REITs let you invest in commercial real estate with as little as ₹300 — here is everything you need to know to start investing in Indian REITs in 2026.
What Is a REIT and How Does It Work in India?
A REIT (Real Estate Investment Trust) is a listed entity that owns, operates, or finances income-producing real estate. In India, REITs are regulated by SEBI and are required by law to distribute at least 90% of their distributable cash flows to unit holders as dividends. This makes REITs one of the most reliable dividend-generating investments available to Indian investors.

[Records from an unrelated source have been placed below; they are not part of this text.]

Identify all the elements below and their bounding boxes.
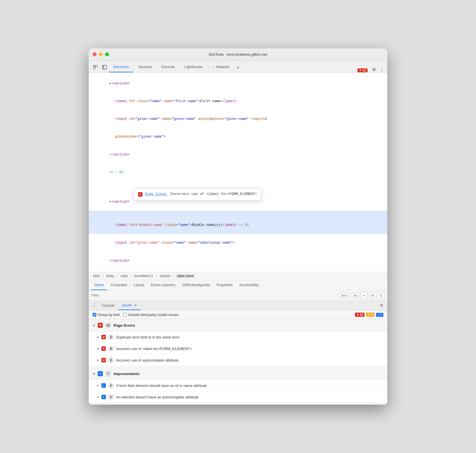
cls-button[interactable]: .cls — [350, 293, 359, 298]
dom-line-8[interactable]: ··· <label for="middle-name" class="name… — [89, 211, 387, 234]
add-style-button[interactable]: + — [361, 292, 368, 299]
collapse-arrow[interactable]: ▼ — [109, 82, 111, 85]
page-errors-label: Page Errors — [114, 323, 135, 328]
error-badge: ✕ 12 — [355, 313, 364, 317]
dom-line-10[interactable]: </section> — [89, 252, 387, 270]
issue-icon-blue-2: ≡ — [101, 395, 106, 399]
selector-icon[interactable] — [91, 62, 100, 72]
bottom-tab-console[interactable]: Console — [98, 301, 118, 310]
dom-line-9[interactable]: <input id="given-name" class="name" name… — [89, 234, 387, 252]
dom-viewer: ▼<section> <label for class="name" name=… — [89, 73, 387, 272]
dom-line-5[interactable]: </section> — [89, 146, 387, 163]
info-badge: ≡ 7 — [376, 313, 383, 317]
layout-button[interactable]: ⊡ — [378, 292, 384, 299]
improvements-arrow: ▼ — [93, 372, 95, 375]
copy-style-button[interactable]: ⧉ — [369, 292, 376, 299]
dom-line-3[interactable]: <input id="given-name" name="given-name"… — [89, 110, 387, 128]
filter-input[interactable] — [92, 293, 339, 297]
tab-accessibility[interactable]: Accessibility — [236, 281, 262, 290]
panel-tabs: Styles Computed Layout Event Listeners D… — [89, 280, 387, 290]
bottom-tab-issues[interactable]: Issues ✕ — [119, 301, 141, 310]
issue-incorrect-label[interactable]: ▶ ✕ 8 Incorrect use of <label for=FORM_E… — [89, 343, 387, 355]
breadcrumb-bar: html › body › main › form#form-1 › secti… — [89, 272, 387, 280]
drawer-menu-button[interactable]: ⋮ — [91, 303, 98, 308]
filter-bar: :hov .cls + ⧉ ⊡ — [89, 290, 387, 301]
breadcrumb-html[interactable]: html — [92, 274, 101, 278]
svg-rect-0 — [94, 65, 95, 67]
main-tabbar: Elements Sources Console Lighthouse ⚠ Ne… — [89, 61, 387, 73]
tooltip-error-icon: ✕ — [138, 192, 143, 197]
third-party-checkbox[interactable] — [123, 313, 127, 317]
breadcrumb-main[interactable]: main — [119, 274, 129, 278]
issue-label: Duplicate form field id in the same form — [116, 335, 179, 339]
traffic-lights — [93, 52, 109, 56]
tab-styles[interactable]: Styles — [91, 281, 107, 290]
tab-event-listeners[interactable]: Event Listeners — [148, 281, 179, 290]
issue-num-3: 2 — [108, 357, 114, 363]
issue-icon-red: ✕ — [101, 335, 106, 339]
more-options-button[interactable]: ⋮ — [378, 67, 385, 72]
tab-network[interactable]: ⚠ Network — [207, 62, 234, 72]
more-tabs-button[interactable]: » — [235, 62, 242, 72]
tab-properties[interactable]: Properties — [213, 281, 236, 290]
page-errors-arrow: ▼ — [93, 324, 95, 327]
page-errors-header[interactable]: ▼ ✕ 12 Page Errors — [89, 319, 387, 331]
issue-incorrect-autocomplete[interactable]: ▶ ✕ 2 Incorrect use of autocomplete attr… — [89, 355, 387, 366]
tab-console[interactable]: Console — [157, 62, 179, 72]
page-errors-count: 12 — [105, 322, 111, 328]
close-button[interactable] — [93, 52, 97, 56]
breadcrumb-label[interactable]: label.name — [176, 274, 195, 278]
svg-rect-2 — [94, 68, 95, 69]
issue-num-4: 2 — [108, 383, 114, 388]
minimize-button[interactable] — [99, 52, 103, 56]
collapse-arrow-2[interactable]: ▼ — [109, 200, 111, 203]
bottom-panel-tabs: ⋮ Console Issues ✕ ✕ — [89, 301, 387, 310]
tooltip-body: Incorrect use of <label for=FORM_ELEMENT… — [170, 191, 257, 197]
breadcrumb-section[interactable]: section — [159, 274, 172, 278]
issue-label-2: Incorrect use of <label for=FORM_ELEMENT… — [116, 347, 192, 351]
breadcrumb-form[interactable]: form#form-1 — [134, 274, 154, 278]
issue-arrow-4: ▶ — [97, 384, 99, 387]
bottom-panel: ⋮ Console Issues ✕ ✕ Group by kind Inclu… — [89, 301, 387, 403]
dom-line-4[interactable]: placeholder="given name"> — [89, 128, 387, 146]
error-x-icon: ✕ — [359, 69, 361, 72]
close-issues-tab[interactable]: ✕ — [134, 303, 137, 308]
dom-line-6[interactable]: <!-- Fo ✕ View issue: Incorrect use of <… — [89, 163, 387, 193]
dom-line-2[interactable]: <label for class="name" name="first-name… — [89, 93, 387, 110]
dom-line-1[interactable]: ▼<section> — [89, 75, 387, 93]
tab-lighthouse[interactable]: Lighthouse — [180, 62, 207, 72]
issue-form-field-id[interactable]: ▶ ≡ 2 A form field element should have a… — [89, 380, 387, 391]
issue-label-4: A form field element should have an id o… — [116, 384, 207, 388]
issue-label-5: An element doesn't have an autocomplete … — [116, 395, 199, 399]
warning-icon: ⚠ — [212, 65, 215, 69]
tab-elements[interactable]: Elements — [109, 62, 133, 72]
maximize-button[interactable] — [105, 52, 109, 56]
hov-button[interactable]: :hov — [339, 293, 349, 298]
third-party-group: Include third-party cookie issues — [123, 313, 179, 317]
issue-num-2: 8 — [108, 346, 114, 351]
issue-arrow-5: ▶ — [97, 396, 99, 398]
tab-computed[interactable]: Computed — [107, 281, 130, 290]
issue-icon-red-2: ✕ — [101, 346, 106, 351]
error-count-badge[interactable]: ✕ 12 — [357, 68, 368, 72]
third-party-label: Include third-party cookie issues — [128, 313, 179, 317]
window-title: DevTools - form-problems.glitch.me/ — [209, 52, 267, 57]
tab-layout[interactable]: Layout — [130, 281, 148, 290]
close-panel-button[interactable]: ✕ — [378, 303, 385, 308]
improvements-icon: ≡ — [98, 371, 103, 376]
settings-button[interactable]: ⚙ — [370, 67, 378, 72]
breadcrumb-body[interactable]: body — [105, 274, 115, 278]
issue-no-autocomplete[interactable]: ▶ ≡ 1 An element doesn't have an autocom… — [89, 391, 387, 403]
view-issue-link[interactable]: View issue: — [145, 191, 168, 197]
group-by-kind-checkbox[interactable] — [93, 313, 96, 317]
devtools-window: DevTools - form-problems.glitch.me/ Elem… — [89, 48, 387, 405]
titlebar: DevTools - form-problems.glitch.me/ — [89, 48, 387, 61]
tab-sources[interactable]: Sources — [134, 62, 156, 72]
inspect-icon[interactable] — [100, 62, 109, 72]
improvements-header[interactable]: ▼ ≡ 7 Improvements — [89, 368, 387, 380]
issue-label-3: Incorrect use of autocomplete attribute — [116, 358, 179, 362]
issue-arrow-3: ▶ — [97, 359, 99, 362]
svg-rect-3 — [103, 65, 106, 69]
tab-dom-breakpoints[interactable]: DOM Breakpoints — [179, 281, 213, 290]
issue-dup-form-field[interactable]: ▶ ✕ 2 Duplicate form field id in the sam… — [89, 331, 387, 343]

The practical benefit for individual investors: you can access institutional-grade commercial real estate (Grade A office buildings leased to TCS, Infosys, Amazon, Goldman Sachs) with an investment of as little as ₹300 (current minimum trading unit for Indian REITs on NSE/BSE). You receive proportional rental income through dividends without the complications of direct property ownership.
The Three Established REITs Listed in India
Embassy Office Parks REIT
India's first and largest REIT, listed in 2019. Portfolio: 45+ million sq ft of Grade A office space across Bengaluru, Mumbai, Pune, and NCR. Major tenants: JP Morgan, IBM, Walmart, Microsoft. Typical distribution yield: 5–7% annually. Unit price: approximately ₹300–₹370 (varies with market).
Mindspace Business Parks REIT
Listed in 2020. Portfolio: 32 million sq ft concentrated in Hyderabad, Pune, Mumbai, and Chennai. Concentrated in IT/ITeS sector tenants. Distribution yield: 5–6.5% annually.
Brookfield India Real Estate Trust (BIRET)
Listed in 2021. Sponsored by Brookfield Asset Management. Portfolio: ~18 million sq ft, predominantly in NCR, Mumbai, and Kolkata. Strong institutional tenant base. Distribution yield: 6–8%.
How REITs Are Taxed in India for Individual Investors
REIT distributions in India are divided into four components, each taxed differently. Interest income: taxed at your applicable income tax slab rate. Dividend income: tax-free in the hands of the investor (company has paid DDT). Capital gains: long-term (held over 3 years) at 10% above ₹1 lakh gain; short-term at 15%. Return of capital: not taxable but reduces the cost basis.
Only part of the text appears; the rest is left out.